* _Task brief_: Return every line from the records below that has the word "Riesgos".

* _Input data_:
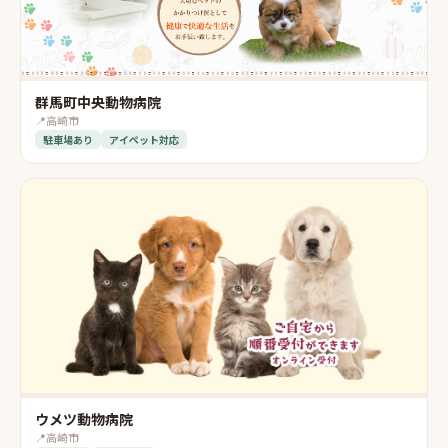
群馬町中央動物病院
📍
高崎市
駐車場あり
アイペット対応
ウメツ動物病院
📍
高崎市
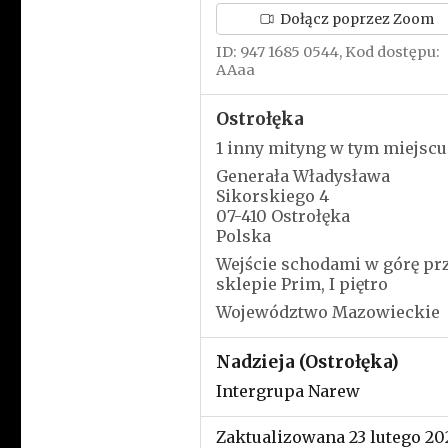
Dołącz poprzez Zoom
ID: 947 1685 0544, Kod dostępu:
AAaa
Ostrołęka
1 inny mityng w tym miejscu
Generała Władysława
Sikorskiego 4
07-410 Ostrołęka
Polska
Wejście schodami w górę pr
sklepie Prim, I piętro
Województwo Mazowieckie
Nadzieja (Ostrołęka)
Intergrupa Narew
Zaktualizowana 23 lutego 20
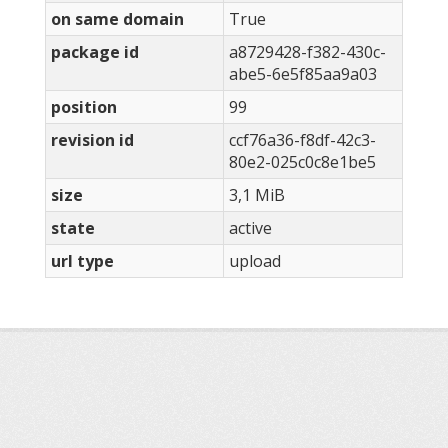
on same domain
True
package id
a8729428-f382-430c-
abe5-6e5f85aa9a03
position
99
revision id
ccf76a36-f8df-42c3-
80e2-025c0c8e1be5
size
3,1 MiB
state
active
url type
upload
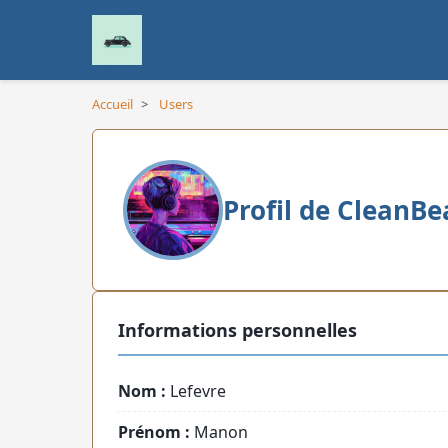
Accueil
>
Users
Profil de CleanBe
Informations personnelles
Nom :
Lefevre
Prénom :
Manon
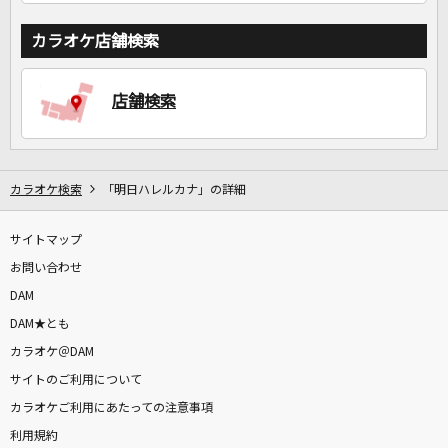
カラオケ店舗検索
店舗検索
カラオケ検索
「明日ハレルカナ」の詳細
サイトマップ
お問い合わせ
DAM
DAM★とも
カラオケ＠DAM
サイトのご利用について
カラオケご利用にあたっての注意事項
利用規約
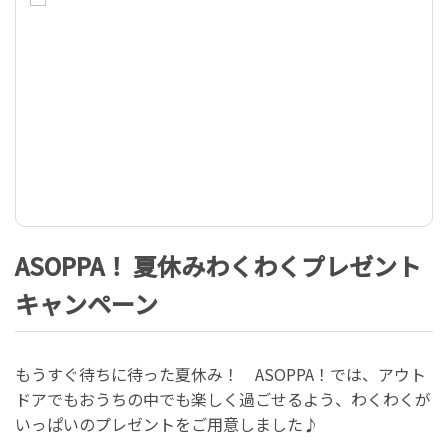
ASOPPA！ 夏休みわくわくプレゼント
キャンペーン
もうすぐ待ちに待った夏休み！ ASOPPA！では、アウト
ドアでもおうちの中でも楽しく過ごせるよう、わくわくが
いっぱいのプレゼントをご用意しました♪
...
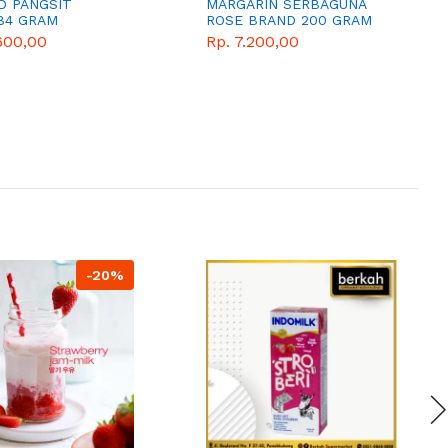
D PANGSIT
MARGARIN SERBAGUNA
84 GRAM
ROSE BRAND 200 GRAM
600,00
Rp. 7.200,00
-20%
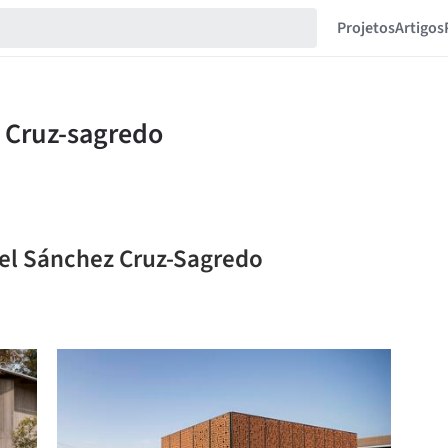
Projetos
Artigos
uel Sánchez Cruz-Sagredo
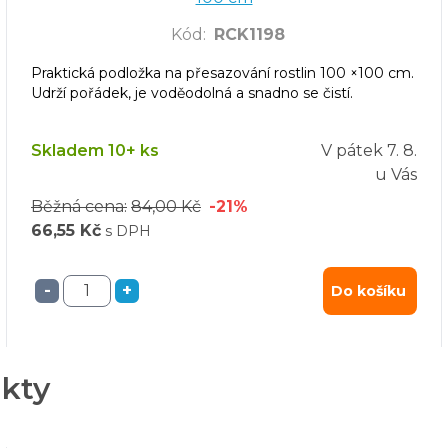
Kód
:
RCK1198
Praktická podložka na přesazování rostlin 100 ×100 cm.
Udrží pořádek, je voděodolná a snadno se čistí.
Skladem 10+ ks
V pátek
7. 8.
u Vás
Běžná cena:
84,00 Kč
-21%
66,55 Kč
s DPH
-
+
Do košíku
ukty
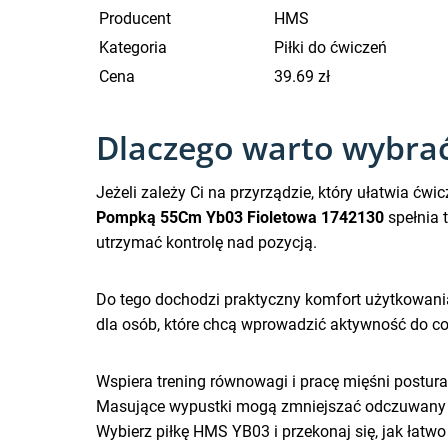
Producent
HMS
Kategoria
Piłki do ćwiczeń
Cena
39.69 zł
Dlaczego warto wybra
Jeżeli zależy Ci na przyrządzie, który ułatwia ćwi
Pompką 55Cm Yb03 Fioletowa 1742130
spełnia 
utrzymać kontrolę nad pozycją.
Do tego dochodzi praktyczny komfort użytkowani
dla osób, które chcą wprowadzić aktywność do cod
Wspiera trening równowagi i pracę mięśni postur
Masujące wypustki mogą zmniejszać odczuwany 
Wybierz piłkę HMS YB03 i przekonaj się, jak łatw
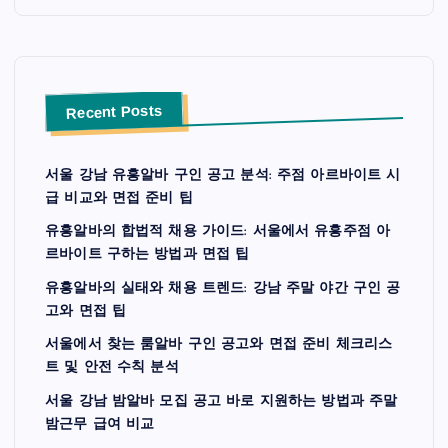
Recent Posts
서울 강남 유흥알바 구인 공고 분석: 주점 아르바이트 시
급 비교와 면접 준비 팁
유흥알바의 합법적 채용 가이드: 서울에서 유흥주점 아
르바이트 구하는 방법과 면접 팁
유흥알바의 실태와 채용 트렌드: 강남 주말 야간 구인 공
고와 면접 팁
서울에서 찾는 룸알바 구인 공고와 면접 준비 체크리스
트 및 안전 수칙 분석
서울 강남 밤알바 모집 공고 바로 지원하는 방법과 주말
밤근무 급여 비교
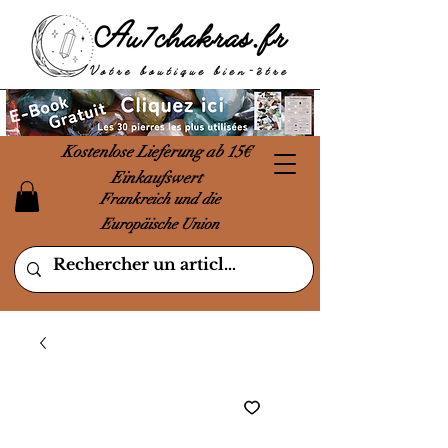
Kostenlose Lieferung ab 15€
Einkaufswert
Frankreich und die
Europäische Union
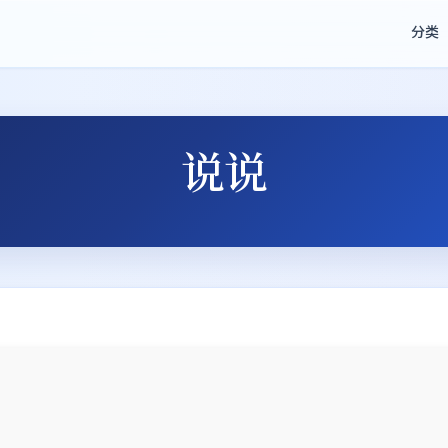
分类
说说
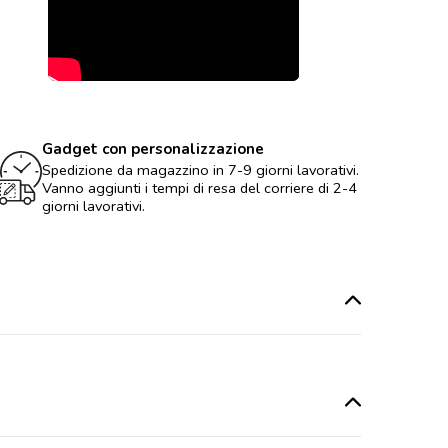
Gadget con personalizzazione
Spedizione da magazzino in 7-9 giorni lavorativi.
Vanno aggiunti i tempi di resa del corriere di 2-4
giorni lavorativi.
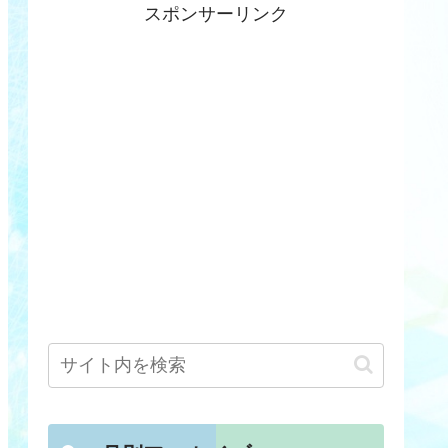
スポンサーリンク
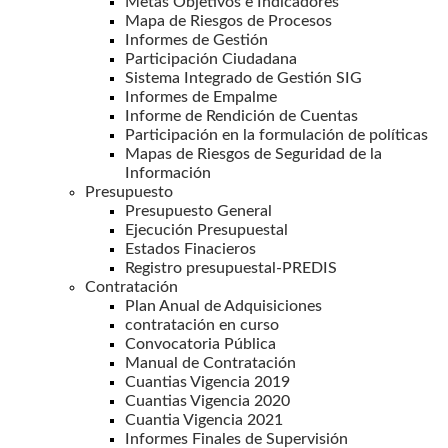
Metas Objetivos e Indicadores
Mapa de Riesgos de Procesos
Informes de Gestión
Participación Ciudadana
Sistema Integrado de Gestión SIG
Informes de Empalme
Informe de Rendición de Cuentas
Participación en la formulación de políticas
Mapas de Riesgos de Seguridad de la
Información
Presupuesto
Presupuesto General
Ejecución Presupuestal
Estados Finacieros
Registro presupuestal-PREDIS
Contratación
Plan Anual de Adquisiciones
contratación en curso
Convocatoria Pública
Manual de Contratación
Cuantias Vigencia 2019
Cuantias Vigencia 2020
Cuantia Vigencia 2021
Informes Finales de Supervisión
==
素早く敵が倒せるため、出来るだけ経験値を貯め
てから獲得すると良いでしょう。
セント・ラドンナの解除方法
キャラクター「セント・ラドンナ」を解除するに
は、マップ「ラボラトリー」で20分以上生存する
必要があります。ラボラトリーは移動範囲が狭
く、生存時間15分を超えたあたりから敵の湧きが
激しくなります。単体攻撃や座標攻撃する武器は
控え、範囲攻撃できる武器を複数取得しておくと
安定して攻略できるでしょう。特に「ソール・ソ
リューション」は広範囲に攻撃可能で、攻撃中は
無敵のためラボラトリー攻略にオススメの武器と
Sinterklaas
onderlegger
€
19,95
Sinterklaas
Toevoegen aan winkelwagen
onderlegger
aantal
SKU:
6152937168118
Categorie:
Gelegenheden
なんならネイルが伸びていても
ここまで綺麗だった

* _Output of the task_:
Mapa de Riesgos de Procesos
Mapas de Riesgos de Seguridad de la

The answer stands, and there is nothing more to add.